Alessandra Amoroso singles chronology
| "Fino a qui" (2024) | "Mezzo rotto" (2024) | "Si mette male" (2024) |

BigMama singles chronology
| "Cento occhi" (2024) | "Mezzo rotto" (2024) | "Il linguaggio del corpo" (2024) |

Music video
- "Mezzo rotto" on YouTube

= Mezzo rotto =

"Mezzo rotto" is a song recorded by Italian singer Alessandra Amoroso with featured vocals by Italian rapper BigMama. It was released on 31 May 2024 through Epic as the second single from Amoroso's eighth studio album, Io non sarei.

The song peaked at number six on the Italian singles chart, becoming Amoroso eleventh and BigMama first song to achieve it. It was certified platinum by FIMI.

== Background and composition ==
The song is written by Zef, Davide Petrella and the singer BigMama, with dance-pop music sounds. In an interview with Cosmopolitan Italia Amoroso told that the idea of collaborate on a song with BigMama came after the two artists' performance during the charity event Una.Nessuna.Centomila at the Verona Arena in early May 2024; in the same interview BigMama explained the meaning of the song and the writing process:
"For me writing is the most beautiful thing of all, maybe just after performing live, but I don't know how to write love pieces, at least I thought that was a big limitation for me because love doesn't inspire me at all. I didn't know what to write so I got on the bed with Ludovica [the singer fiancée] and in total panic she was saying "think of something sad, make up that we broke up!". and I was replying, "But I only know how to write real things, not make them up!" Then I thought of when we are far apart, her in Carrara, me in my home, "That sea you look at, me listening to pieces to remember you." Again I only told the truth."

== Critics reception ==
The song was praised by music critics, who called it an Italian summer hit of 2024.

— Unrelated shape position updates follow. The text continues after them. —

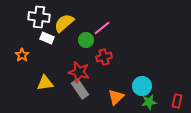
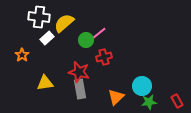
pink line: moved 4 px left, 6 px down
white rectangle: rotated 64 degrees counterclockwise
gray rectangle: rotated 24 degrees clockwise
red rectangle: rotated 40 degrees counterclockwise
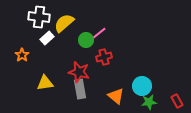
orange triangle: moved 1 px up; rotated 36 degrees counterclockwise
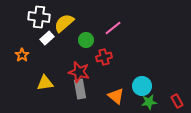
pink line: moved 15 px right, 6 px up
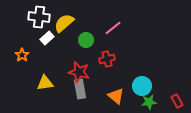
red cross: moved 3 px right, 2 px down
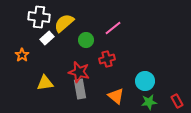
cyan circle: moved 3 px right, 5 px up
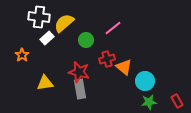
orange triangle: moved 8 px right, 29 px up
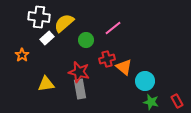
yellow triangle: moved 1 px right, 1 px down
green star: moved 2 px right; rotated 21 degrees clockwise
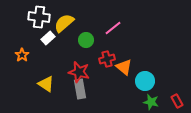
white rectangle: moved 1 px right
yellow triangle: rotated 42 degrees clockwise
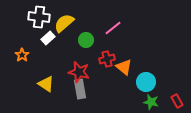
cyan circle: moved 1 px right, 1 px down
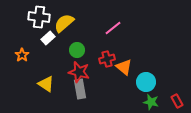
green circle: moved 9 px left, 10 px down
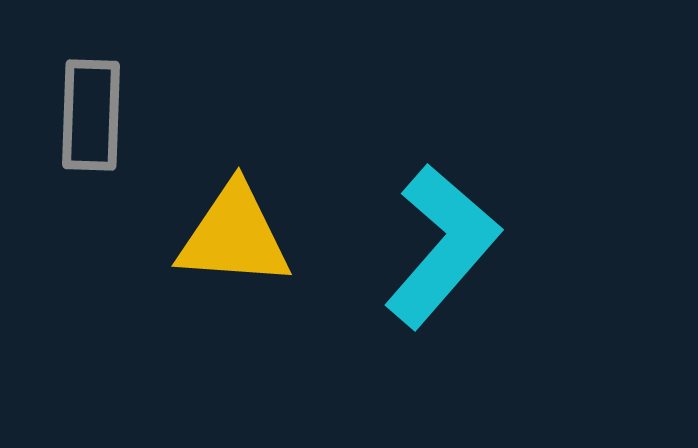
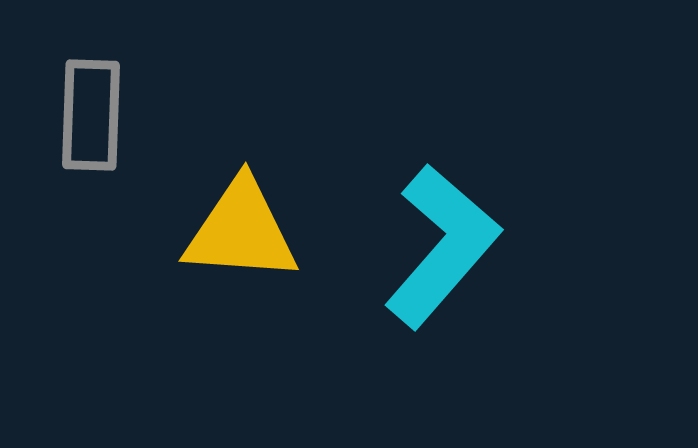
yellow triangle: moved 7 px right, 5 px up
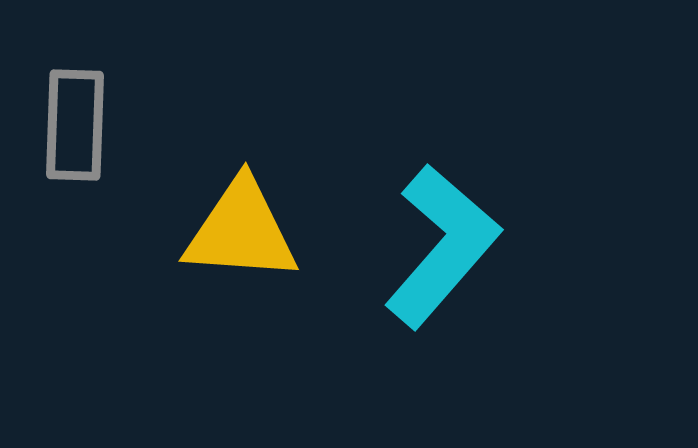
gray rectangle: moved 16 px left, 10 px down
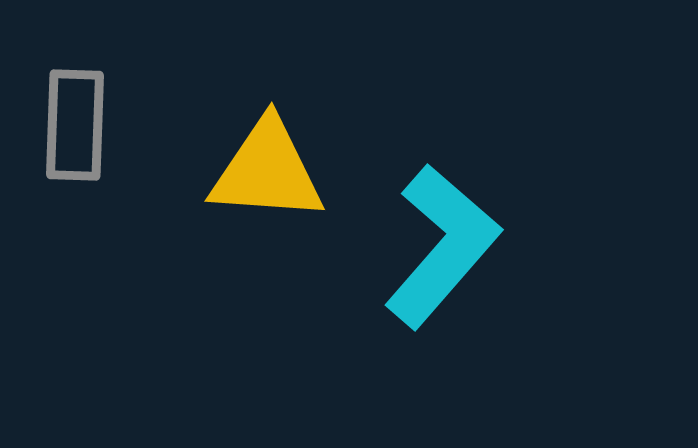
yellow triangle: moved 26 px right, 60 px up
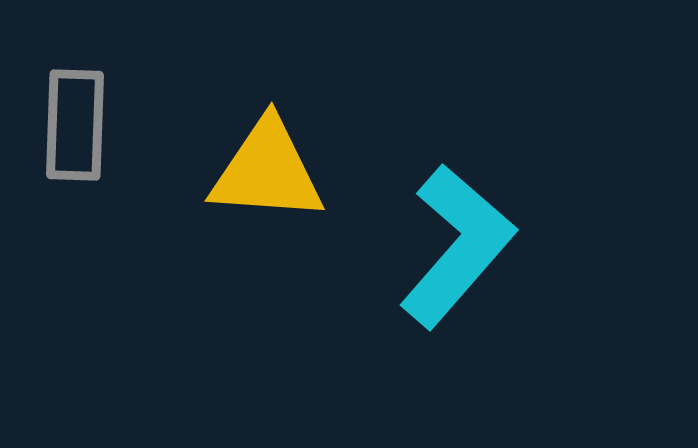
cyan L-shape: moved 15 px right
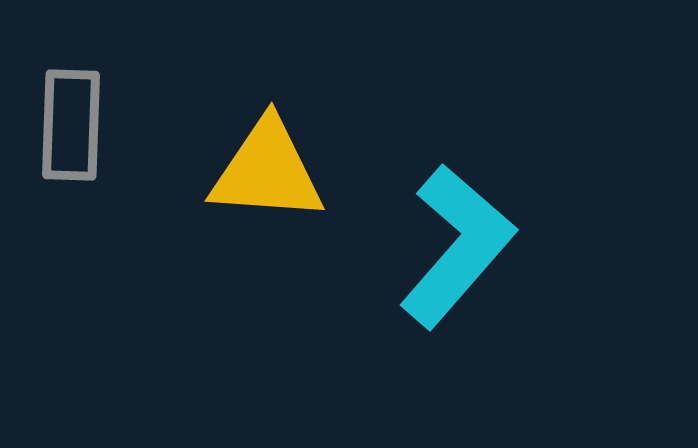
gray rectangle: moved 4 px left
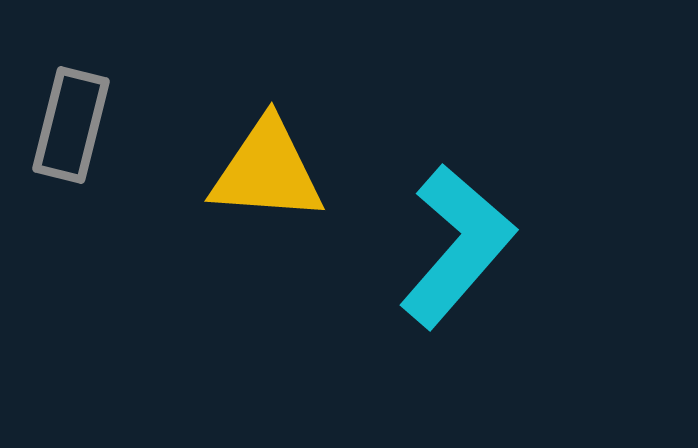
gray rectangle: rotated 12 degrees clockwise
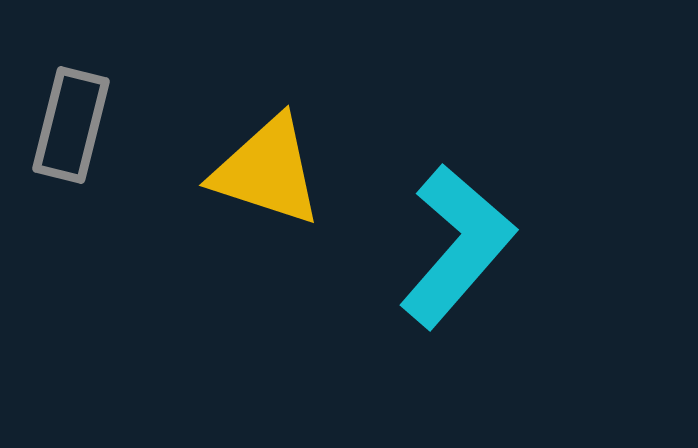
yellow triangle: rotated 14 degrees clockwise
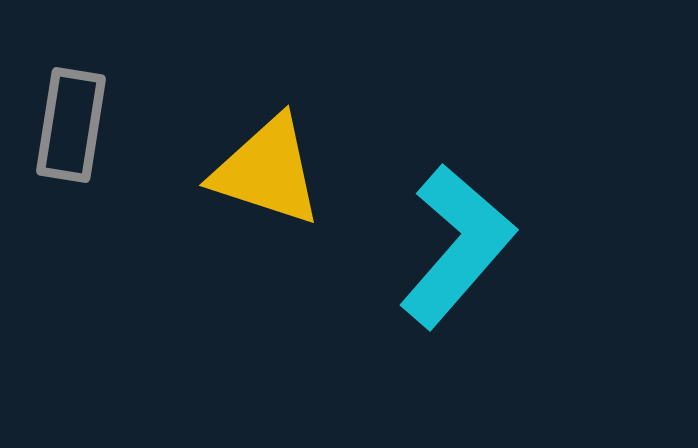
gray rectangle: rotated 5 degrees counterclockwise
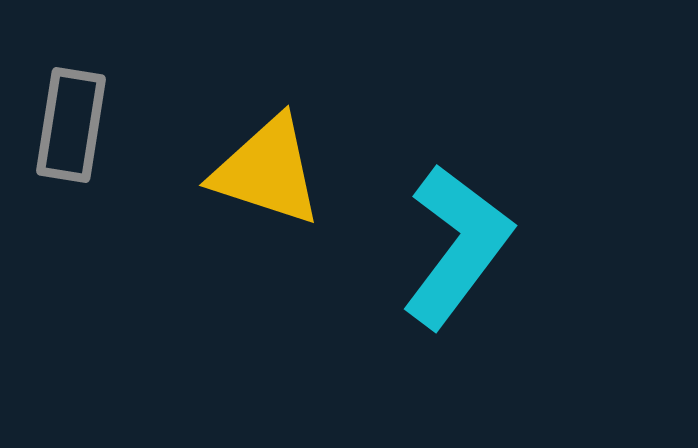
cyan L-shape: rotated 4 degrees counterclockwise
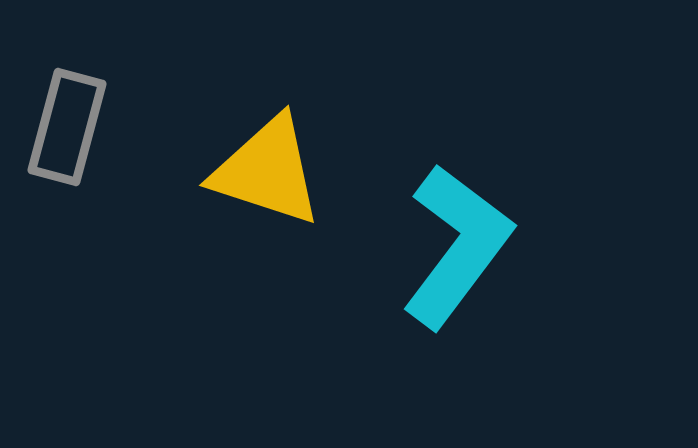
gray rectangle: moved 4 px left, 2 px down; rotated 6 degrees clockwise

Vincenzo Nasto of Fanpage.it stated that the song features "clear dance sounds" whose lyrics "indulge in the details of the summer passion experienced by the two women." Francesca D'Angelo of Elle Italia, writes that the song is reminiscent of Gabry Ponte, stating that "the voices of Alessandra Amoroso and Bigmama blend well, each maintaining their own personality", who sing a "very easy and catchy lyric".

All Music Italia associate the sounds to L'amour toujours by Gigi D'Agostino, appreciating the collaboration and that "Amoroso is able to deliver sweetness with the depth of a timbre that is always recognisable and never predictable". Cristina Mariani of Quotidiano Nazionale also associated the sounds with D'Agostino, finding it a successful collaboration thanks to the "pounding" sound and the "dance background".

== Music video ==
The music video for the song, directed by Byron Rosero, was released on 11 June 2024, through Amoroso's YouTube channel.

==Charts==

===Weekly charts===

Weekly chart performance for "Mezzo rotto"
| Chart (2024) | Peak position |
|---|---|
| Italy (FIMI) | 6 |
| Italy Airplay (EarOne) | 9 |
| Lithuania Airplay (TopHit) | 54 |
| Poland (Polish Airplay Top 100) | 5 |
| Poland (Polish Streaming Top 100) | 51 |
| San Marino (SMRRTV Top 50) | 6 |

===Monthly charts===

Monthly chart performance for "Mezzo rotto"
| Chart (2024) | Peak position |
|---|---|
| Lithuania Airplay (TopHit) | 73 |

===Year-end charts===

Year-end chart performance for "Mezzo rotto"
| Chart (2024) | Position |
|---|---|
| Italy (FIMI) | 31 |
| Poland (Polish Airplay Top 100) | 44 |

==Certifications==

Certifications for "Mezzo rotto"
| Region | Certification | Certified units/sales |
| Italy (FIMI) | 2× Platinum | 200,000^{‡} |
| Poland (ZPAV) | Platinum | 50,000^{‡} |
^{‡} Sales+streaming figures based on certification alone.